そんな微妙な感覚を何となく表現しているな、と時に感じる事があり、そんな音楽に出会うと思いがけずハマってしまい、自分でも何が良くて聞いているのかはわからないが、それでもやけに好き、と感じるものがある訳である。


以前にも「よくわからないけど好き」と書いた事があるが、ふとそんな事を聞きながら思ったのはTV On The Radioである。

今日は2ndを聞いていたのであるが、これがよかった。

夕方、ちょっとした用事で出掛けたその帰り道に聞きながら、夕暮れの中でふとそう思ったのである。

ちょっと週末は色々ありまして、思うところもありまして、そんな訳であれこれ考えつつ、至極複雑なものを内面に抱きながら歩いていた。

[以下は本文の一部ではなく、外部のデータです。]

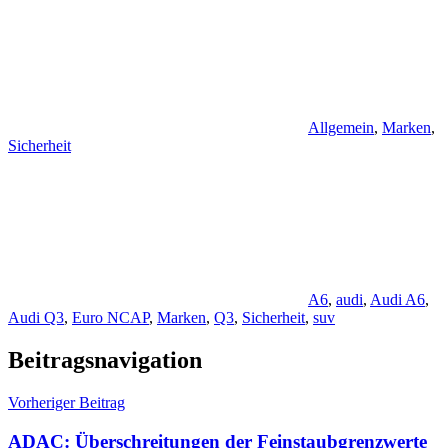
Allgemein
,
Marken
,
Sicherheit
A6
,
audi
,
Audi A6
,
Audi Q3
,
Euro NCAP
,
Marken
,
Q3
,
Sicherheit
,
suv
Beitragsnavigation
Vorheriger Beitrag
ADAC: Überschreitungen der Feinstaubgrenzwerte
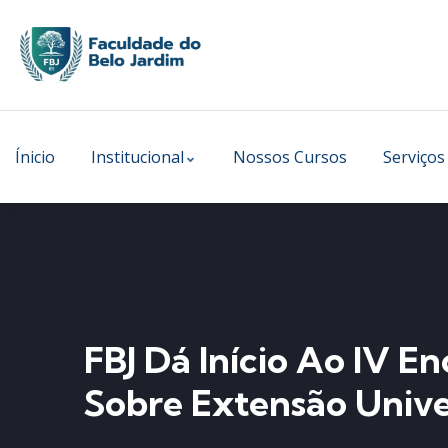
Ínicio
Institucional
Nossos Cursos
Serviços
FBJ Dá Início Ao IV 
Sobre Extensão Unive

このアルバムは年間ベストにも世界中で選出された作品ではあるが、個人的な感想としては一番地味な作品だと思っている。

1stの方がもっとわかりやすいフィーリングだと思うのですね。

3rdは文句なくポップだし、明るい感じが全編にみなぎっている。

パワフルで、名盤だと思うから、初めての人には是非このアルバムをお薦めしたい。

ちょっと変わった奴あよければ1stも、とは思うけど、2ndに関しては"Wolf Like Me"という曲以外は特におすすめしようとは思わない(この曲はキャリア随一のポップでイカした曲だと思う)。

興味が湧いたら最後に手を出せば良いと思う。


そんな感想のアルバムであるが、そのえもいわれなさが何とも良いのである。

心地よいのである。

基本的に夕暮れの風情が一番似合うとは思うけど、トーンや曲展開や、ヴォーカルの声や曲自体も、なんか今日の感じにすごくマッチしていて、いいなぁ、と思いながら聞いていた。

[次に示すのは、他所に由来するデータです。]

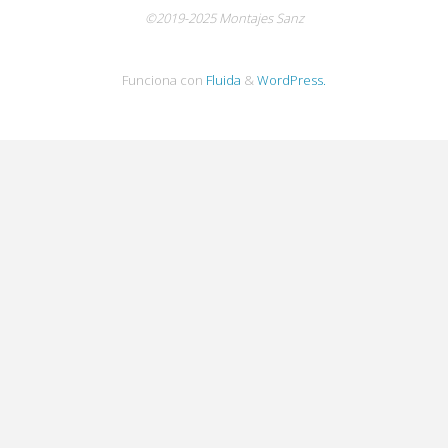
©2019-2025 Montajes Sanz
Funciona con
Fluida
&
WordPress.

こういう感覚を一度味わうと、もうそこからは逃れられない。

ふとしたときに聞きたくなってしまう。

第一、他にこのフィーリングを埋められるようなアルバムというのがないのであれば、これを聞くしかないと言う訳である。

そういう意味では、既に私の中では唯一無二の存在感をこのアルバムは獲得していると言える。

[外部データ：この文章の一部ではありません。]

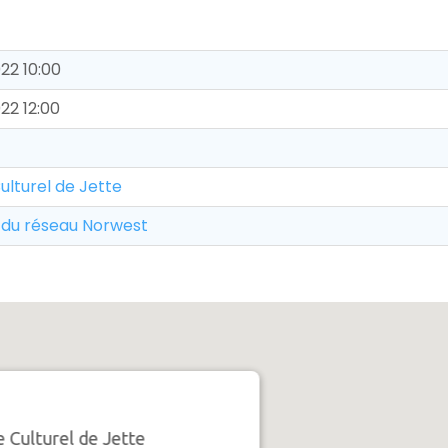
22 10:00
22 12:00
ulturel de Jette
s du réseau Norwest
 Culturel de Jette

もっとも、それでもやはり他人に好んで推薦しようとは思わないし、ベストアルバムに選出されたからと言って商業的な成功を望める作品でもないと思うけど。

でも、なんかなんともいえない感覚をわかってほしいな、という人であれば、試しに聞いてみるのは良いかもしれない。

虚脱感を伴うけど、やけに気持ちいいのは確かである。

こういう音楽はわかりにくいけど、でも良い音楽なんだと思うし、こういう音楽を作れる人は、アーティスト、特にミュージシャンとしての資質は極めて高いのではないか、などと思ったりもする。